The Lord's Joy, the Disciples' Salvation (vv. 21-24)  Jesus' dramatic words express his great joy, even though he was resolutely set on going to Jerusalem where he'd be rejected and killed. In what could our Lord rejoice? What was the source of his joy?

In v. 21, the Lord's praise is directed to the Father while the disciples looked on. In v. 22, he speaks to the disciples, yet his words relate to his words of praise to the Father in the previous verse. The basis of our Lord's joy is severalfold: (1) The Lord Jesus had abundant joy through the ministry of the Holy Spirit; (2) He had great joy in the salvation of his men; (3) He had great joy in the sovereignty of the Father, which resulted in his revealing his salvation to some and concealing it from others; (4) He further rejoiced because it was the Father's "good pleasure" to accomplish salvation for some through Jesus.

The disciples were to find joy in their salvation, not in demon submission. This joyful salvation is viewed from one last perspective — of Old Testament saints who looked forward to it (vv. 23–24). The disciples have many reasons to rejoice in their salvation: Their names are written down in heaven and their salvation is eternally certain and secure because it's the good pleasure of the Father and the cause of the Son's rejoicing. They've been privileged to recognize and receive Jesus as the Messiah, though the wise and learned haven't. Now, the disciples are told that they can also rejoice in that salvation. What they've seen and heard is what the Old Testament saints yearned to see, but didn't. What a privilege these men were given; being able to see with their eyes and to hear with their ears the fulfillment of the hope of the ages. What a wholesome and meaningful reason to be joyful in life!

It Makes You Wonder . . . .

  • Q. 1  Why does Jesus pair up the disciples he sends out (v. 1)? What application does this have today?
  • Q. 2  What was it that prompted Jesus to be filled with joy in v. 21?

This Week's Passage
Luke 10:1–24

New International Version (NIV) [To view it in a different version, click here; also listen to chapter 10.]

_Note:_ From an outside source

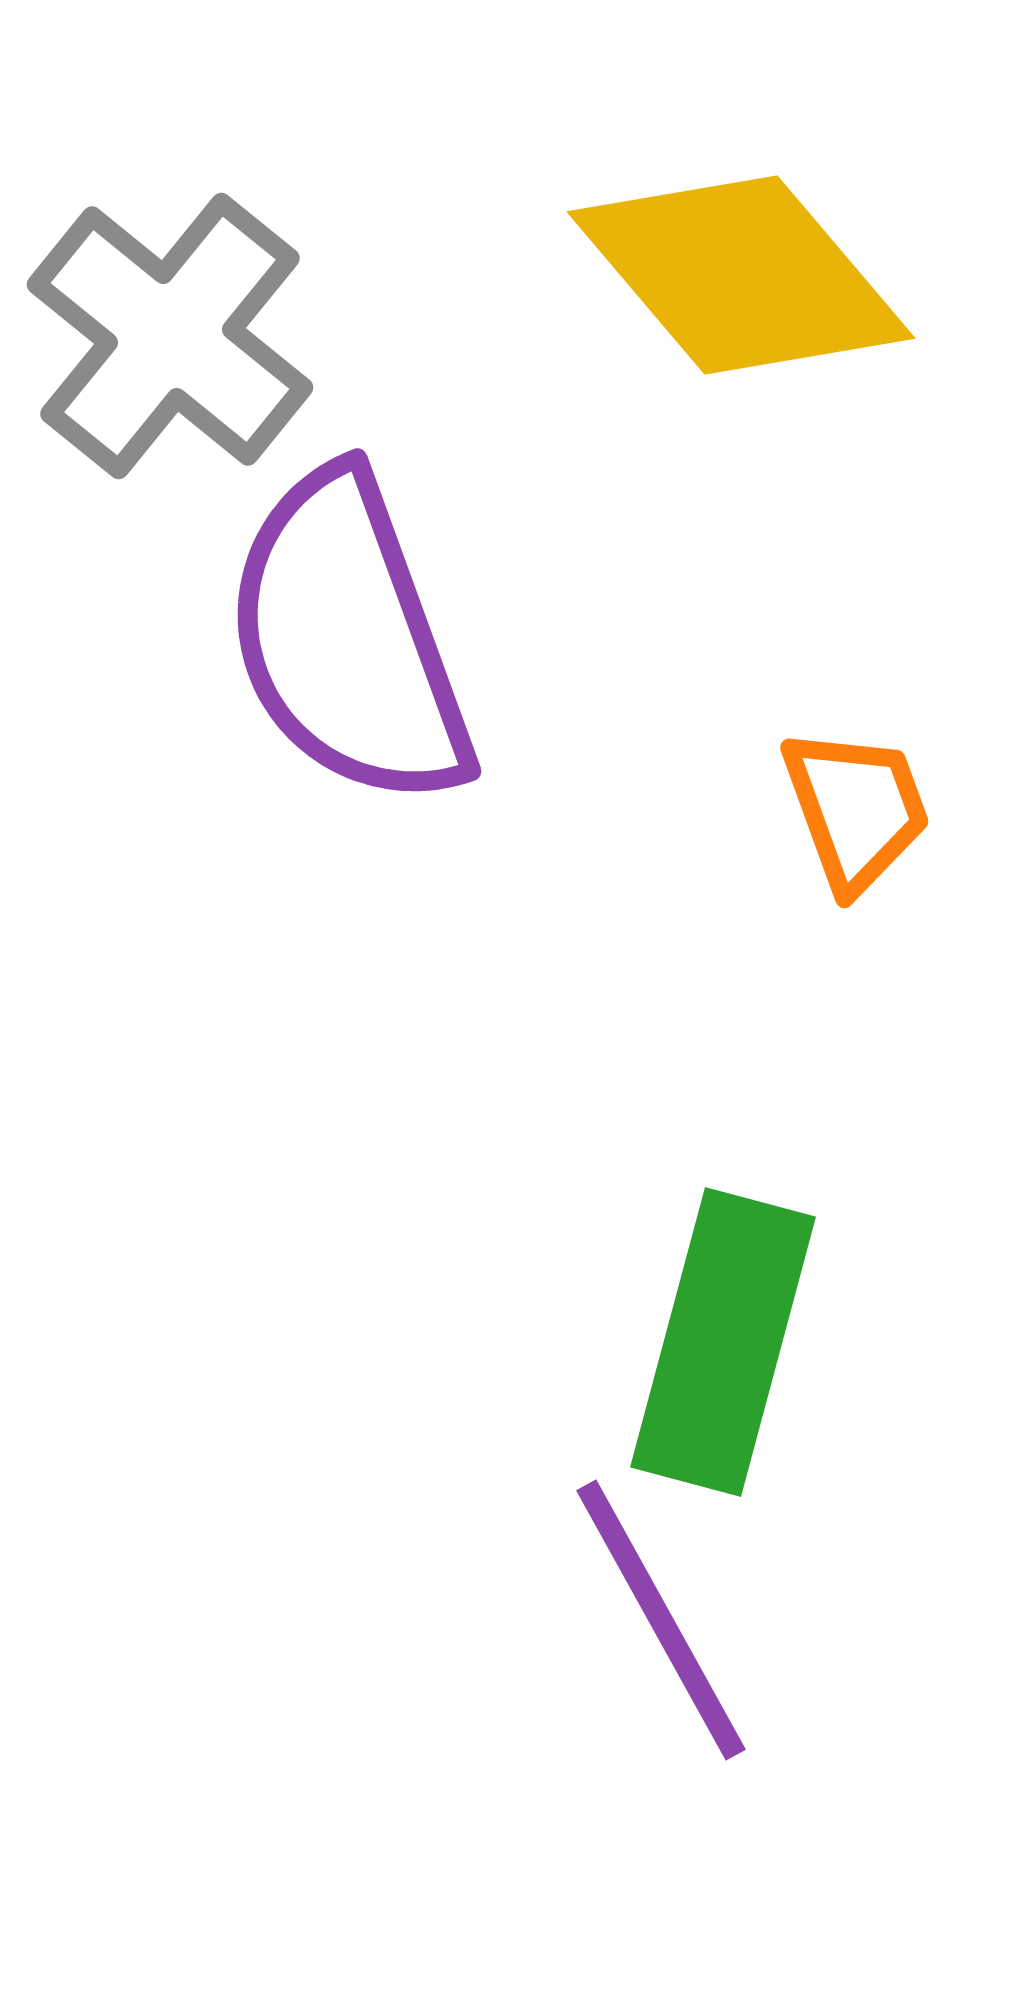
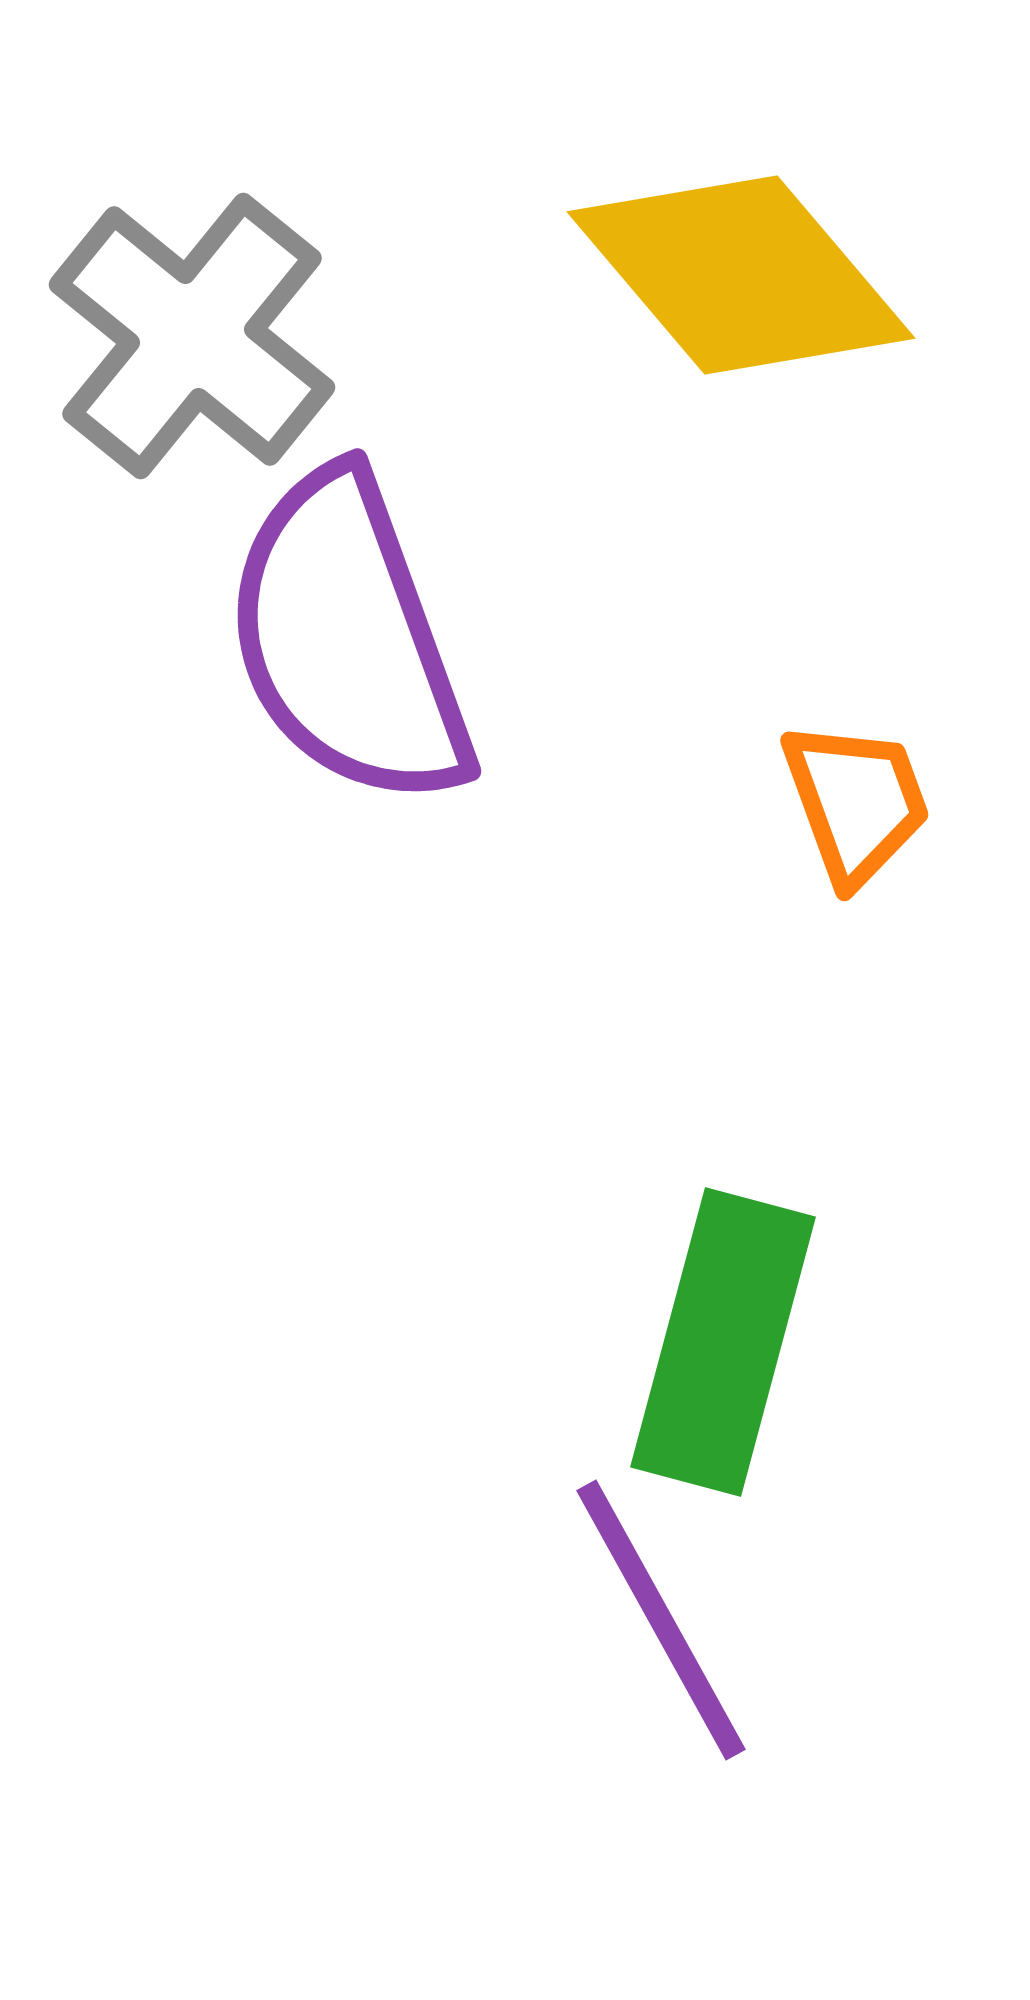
gray cross: moved 22 px right
orange trapezoid: moved 7 px up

Jesus Sends Out the Seventy-Two

10 After this the Lord appointed seventy-two others and sent them two by two ahead of him to every town and place where he was about to go. 2He told them, "The harvest is plentiful, but the workers are few. Ask the Lord of the harvest, therefore, to send out workers into his harvest field. 3Go! I am sending you out like lambs among wolves. 4Do not take a purse or bag or sandals; and do not greet anyone on the road.

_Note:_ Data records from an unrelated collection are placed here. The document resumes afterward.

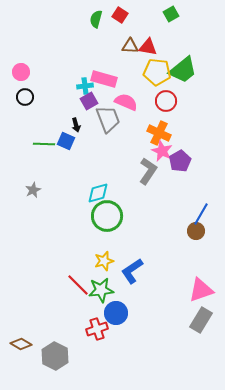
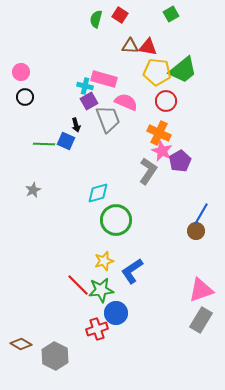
cyan cross: rotated 21 degrees clockwise
green circle: moved 9 px right, 4 px down
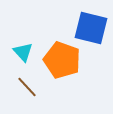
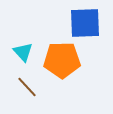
blue square: moved 6 px left, 5 px up; rotated 16 degrees counterclockwise
orange pentagon: rotated 21 degrees counterclockwise
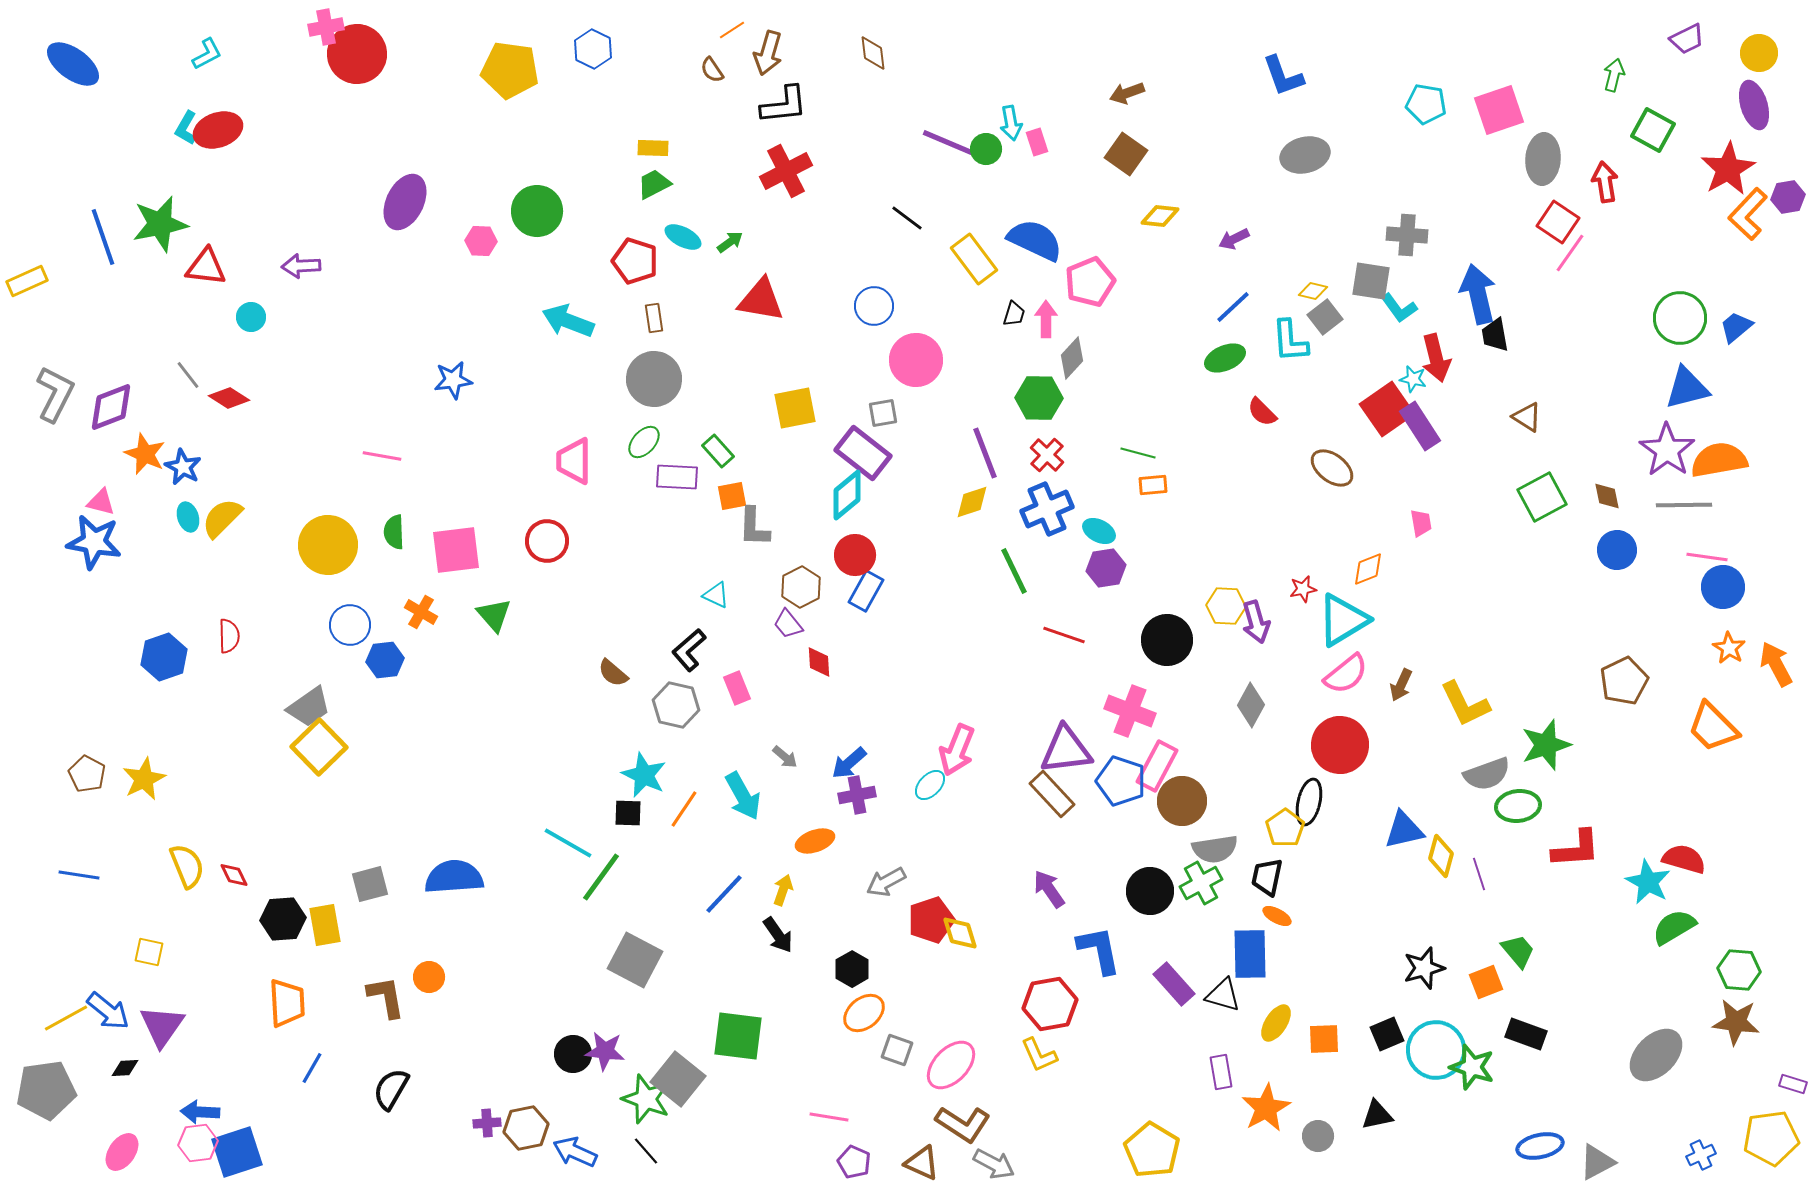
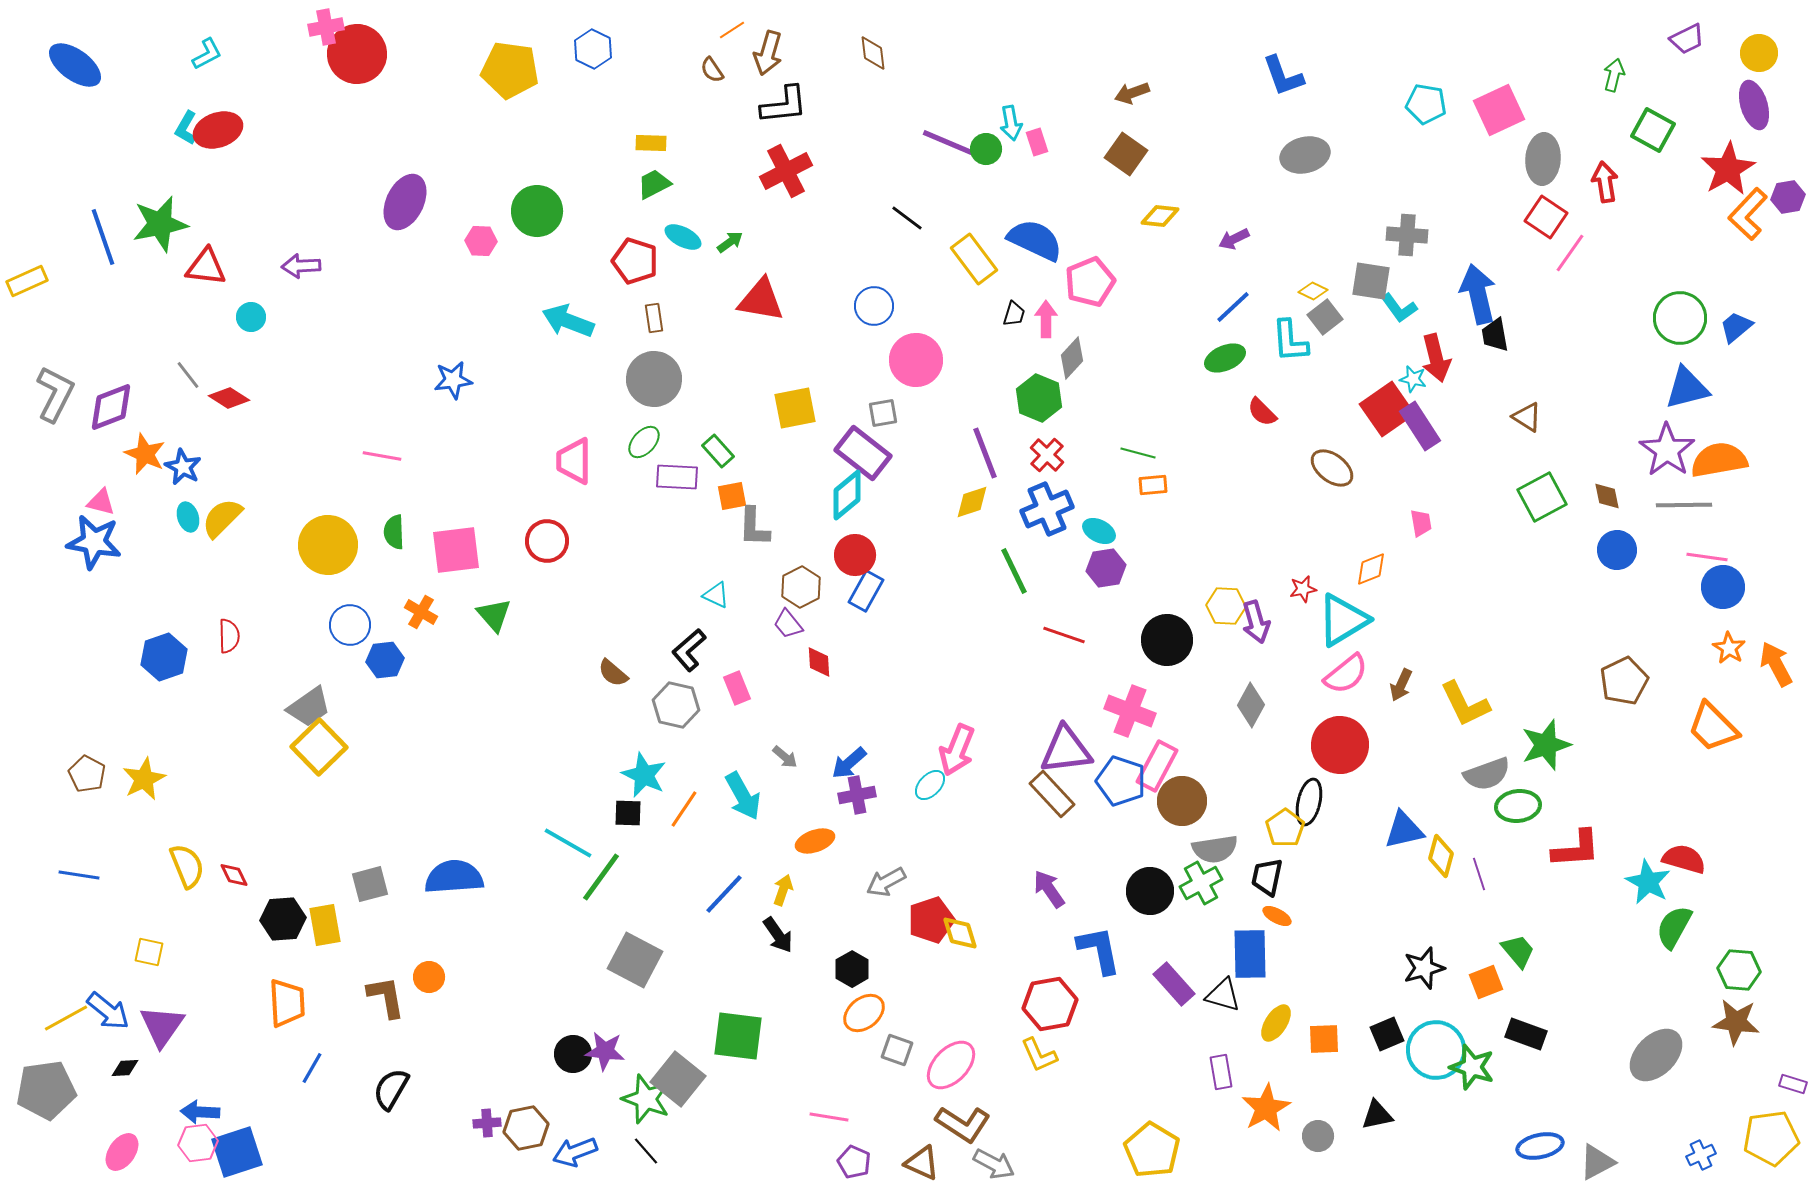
blue ellipse at (73, 64): moved 2 px right, 1 px down
brown arrow at (1127, 93): moved 5 px right
pink square at (1499, 110): rotated 6 degrees counterclockwise
yellow rectangle at (653, 148): moved 2 px left, 5 px up
red square at (1558, 222): moved 12 px left, 5 px up
yellow diamond at (1313, 291): rotated 12 degrees clockwise
green hexagon at (1039, 398): rotated 21 degrees clockwise
orange diamond at (1368, 569): moved 3 px right
green semicircle at (1674, 927): rotated 30 degrees counterclockwise
blue arrow at (575, 1152): rotated 45 degrees counterclockwise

5"When you enter a house, first say, 'Peace to this house.' 6If someone who promotes peace is there, your peace will rest on them; if not, it will return to you. 7Stay there, eating and drinking whatever they give you, for the worker deserves his wages. Do not move around from house to house.

8"When you enter a town and are welcomed, eat what is offered to you. 9Heal the sick who are there and tell them, 'The kingdom of God has come near to you.' 10But when you enter a town and are not welcomed, go into its streets and say, 11'Even the dust of your town we wipe from our feet as a warning to you. Yet be sure of this: The kingdom of God has come near.' 12I tell you, it will be more bearable on that day for Sodom than for that town.

13"Woe to you, Chorazin! Woe to you, Bethsaida! For if the miracles that were performed in you had been performed in Tyre and Sidon, they would have repented long ago, sitting in sackcloth and ashes. 14But it will be more bearable for Tyre and Sidon at the judgment than for you. 15And you, Capernaum, will you be lifted to the heavens? No, you will go down to Hades.

16"Whoever listens to you listens to me; whoever rejects you rejects me; but whoever rejects me rejects him who sent me."

17The seventy-two returned with joy and said, "Lord, even the demons submit to us in your name."

18He replied, "I saw Satan fall like lightning from heaven. 19I have given you authority to trample on snakes and scorpions and to overcome all the power of the enemy; nothing will harm you. 20However, do not rejoice that the spirits submit to you, but rejoice that your names are written in heaven."

21At that time Jesus, full of joy through the Holy Spirit, said, "I praise you, Father, Lord of heaven and earth, because you have hidden these things from the wise and learned, and revealed them to little children. Yes, Father, for this is what you were pleased to do.

22"All things have been committed to me by my Father. No one knows who the Son is except the Father, and no one knows who the Father is except the Son and those to whom the Son chooses to reveal him."

23Then he turned to his disciples and said privately, "Blessed are the eyes that see what you see. 24For I tell you that many prophets and kings wanted to see what you see but did not see it, and to hear what you hear but did not hear it."